Dataset entries
- - - -

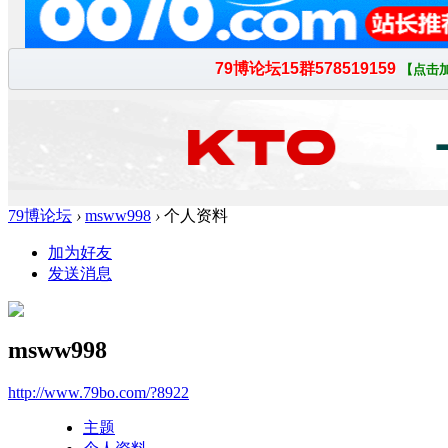
79博论坛
›
msww998
›
个人资料
加为好友
发送消息
msww998
http://www.79bo.com/?8922
主题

- - - -

#### EXERCISE
The entries above must be restated exactly in the answer, and the pictures left out.

#### REPLY TO THE EXERCISE
79博论坛
›
msww998
›
个人资料
加为好友
发送消息
msww998
http://www.79bo.com/?8922
主题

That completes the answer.